El ejército presionó para que Lazán fuese cesado por la Junta de Madrid, que lo sustituyó por el mariscal de campo Miguel de Haro. La reacción fue inmediata en los medios civiles, por los favores que el marqués hizo a los liberales durante la etapa absolutista. Otra vez Zamoray operará con sus antiguos combatientes de los Sitios movilizando a las parroquias, que solicitarán, con la Junta y el ayuntamiento, la reposición del marqués. Entretanto, Haro había llegado a La Muela, y cuando intentó pasar fue a parar al castillo de la Aljafería como huésped privilegiado. En el café de Lagorio, de los «doceañistas», el teniente general Amat leería en voz alta ante el entusiasmo de los contertulios el mensaje de que Lazán continuaría siendo capitán general. Pero Luis Veyan continuaba su obra de socavar y limitar el poder de la Junta de Aragón en favor del gobierno de Madrid, especialmente en las elecciones que se efectuaron, menguando la potencia política doceañista. Veyan, hombre enérgico, junto con el juez de primera instancia Duru, estará atento a romper el equilibrio entre los ya insinuados sectores constitucionales moderados y exaltados, atreviéndose a arrestar a los contertulios de la marquesa de Lazán, denunciados de «infidencia» por un actor. El primero de año de 1821 lo pasaría María Gabriela Palafox de Portocarrero en la cárcel, con una hija de cuatro años y una doncella. El juicio, que se celebró en la Audiencia presidida por Pedro María Ric, y el careo con el actor fueron un acontecimiento social, clamoroso para ella. Declarada inocente, recibirá los aplausos de sus partidarios -la ciudad se encontraba ya dividida en dos áreas políticas-. De día la marquesa era aclamada. De noche sus balcones recibían las rondas de los regimientos de Cantabria y Asturias, con canciones patrióticas, plagadas de Trágalas, que hubieron de oír muchos doceañistas como Miguel Nougués en Borja, Manuel Gómez en Albarracín, Pedro Víu en Belchite, José Miguel Murada en Tarazona, y Joaquín Castillo en Benabarre.
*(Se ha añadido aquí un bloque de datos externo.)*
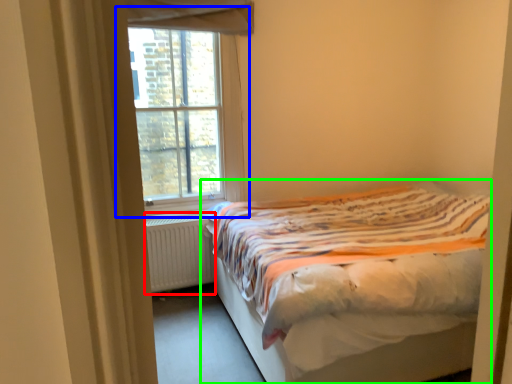 Question: Based on their relative distances, which object is nearer to radiator (highlighted by a red box)? Choose from window (highlighted by a blue box) and bed (highlighted by a green box).

Choices:
 (A) window
 (B) bed

Answer: (A) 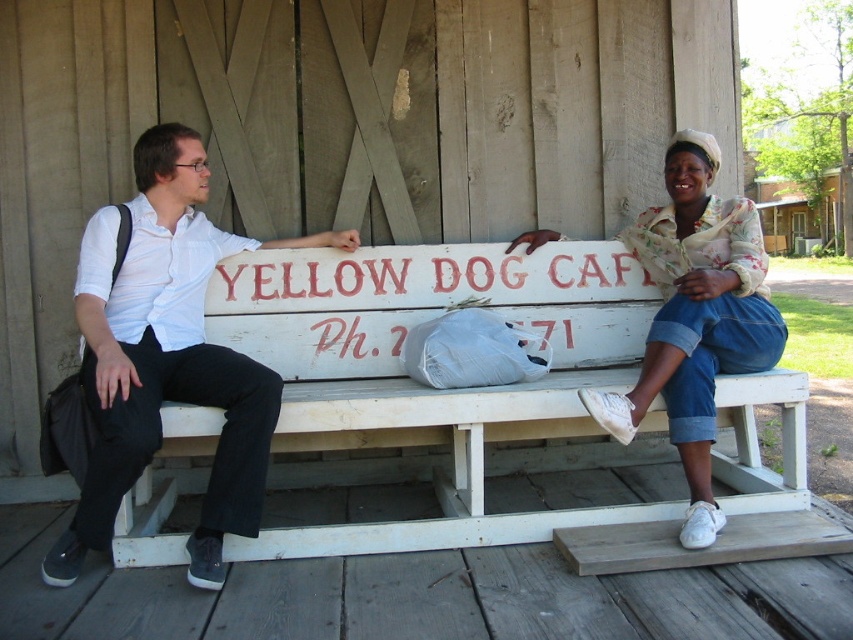 You are a customer at the Yellow Dog Cafe and want to sit down on the white wooden bench at center. However, there is a denim skirt at right nearby. Can you sit on the bench without moving the skirt?

The white wooden bench at center is positioned under denim skirt at right, so the bench is located beneath the skirt. Since the skirt is likely on the bench, you cannot sit there without moving it.

Consider the image. You are a photographer trying to capture a candid shot of the denim skirt at right without including the white wooden bench at center in the frame. Is this possible given their positions?

The denim skirt at right is behind the white wooden bench at center, so it would be blocked from view. Therefore, capturing the denim skirt at right without including the white wooden bench at center in the frame is not possible. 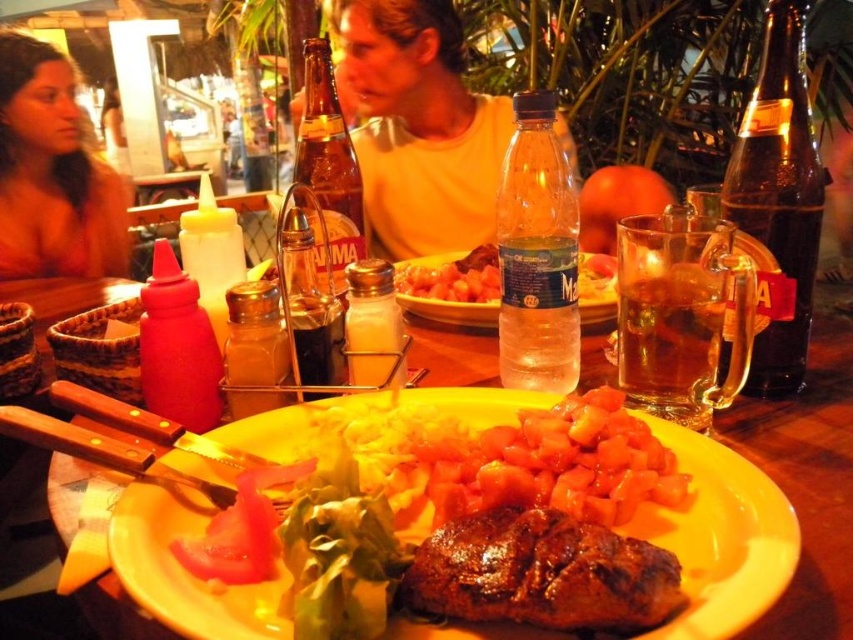 Question: Which point is farther to the camera?

Choices:
 (A) (351, 312)
 (B) (680, 301)
 (C) (338, 198)
 (D) (160, 317)

Answer: (C)

Question: Estimate the real-world distances between objects in this image. Which object is closer to the translucent glass salt shaker at center?

Choices:
 (A) tomato sauce at center
 (B) clear plastic bottle at center
 (C) translucent glass bottle at center
 (D) brown seared steak at center

Answer: (C)

Question: Which point is closer to the camera?

Choices:
 (A) clear plastic bottle at center
 (B) translucent glass bottle at center

Answer: (B)

Question: Is matte yellow plate at center bigger than brown seared steak at center?

Choices:
 (A) yes
 (B) no

Answer: (A)

Question: Does translucent glass mug at center right appear over translucent plastic water at center?

Choices:
 (A) yes
 (B) no

Answer: (B)

Question: From the image, what is the correct spatial relationship of translucent glass bottle at right in relation to matte plastic ketchup bottle at left?

Choices:
 (A) right
 (B) left

Answer: (A) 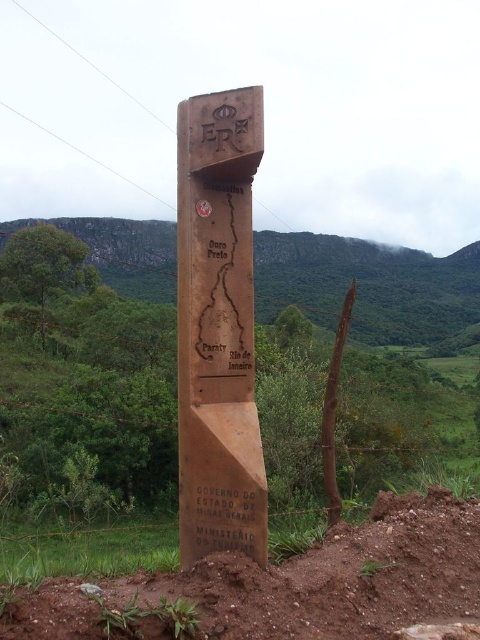 Consider the image. Between wooden signpost at center and black matte text at lower center, which one appears on the left side from the viewer's perspective?

From the viewer's perspective, wooden signpost at center appears more on the left side.

Does point (243, 497) come behind point (219, 545)?

That is False.

Between point (215, 168) and point (264, 502), which one is positioned behind?

Positioned behind is point (215, 168).

Find the location of `wooden signpost at center`. wooden signpost at center is located at coordinates (217, 326).

Can you confirm if wooden signpost at center is bigger than brown wooden signpost at center?

Actually, wooden signpost at center might be smaller than brown wooden signpost at center.

Based on the photo, is wooden signpost at center wider than brown wooden signpost at center?

Incorrect, wooden signpost at center's width does not surpass brown wooden signpost at center's.

Where is `wooden signpost at center`? wooden signpost at center is located at coordinates (217, 326).

Identify the location of wooden signpost at center. (217, 326).

Is brown soil at lower center above black matte text at lower center?

No.

In the scene shown: Who is more distant from viewer, (162, 604) or (250, 545)?

The point (250, 545) is behind.

Locate an element on the screen. brown soil at lower center is located at coordinates (284, 586). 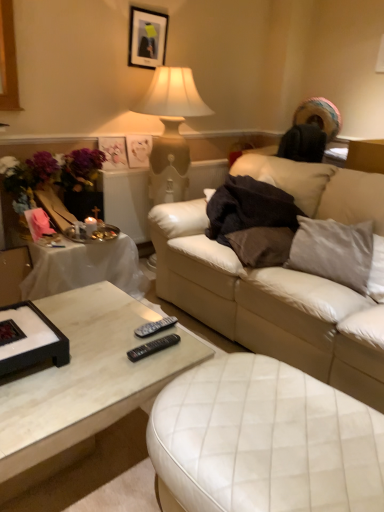 The height and width of the screenshot is (512, 384). I want to click on free space to the left of black plastic remote at lower center, which is counted as the 1th remote, starting from the front, so click(103, 351).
Esta división llegaría a reflejarse en signos exteriores. Al principio del Trienio Constitucional los hombres adornarán sus sombreros con cintas verdes con los lemas: «Constitución y Rey», «Cortes, Rey y Religión». Después, «Cortes y Libertad». Más tarde la generala Lacy y su familia ponen de moda las cintas con el epígrafe «Constitución o Muerte». Otros, en los sombreros llevaban plumas blancas, amarillas y rojas, generalmente los eclesiásticos. Las damas portaban estos colores y lemas en forma de bandas o en el peinado adornando el cabello. Era la guerra ingenua y romántica de las cintas, de la que salen perdiendo los doceañistas, especialmente a partir del general Riego como capitán general de Aragón; pero es entonces también cuando aparecerán en vestidos y sombreros cintas amarillas de filetes rojizos con el siguiente lema: «Constitución, ni más ni menos». El verdadero espíritu doceañista.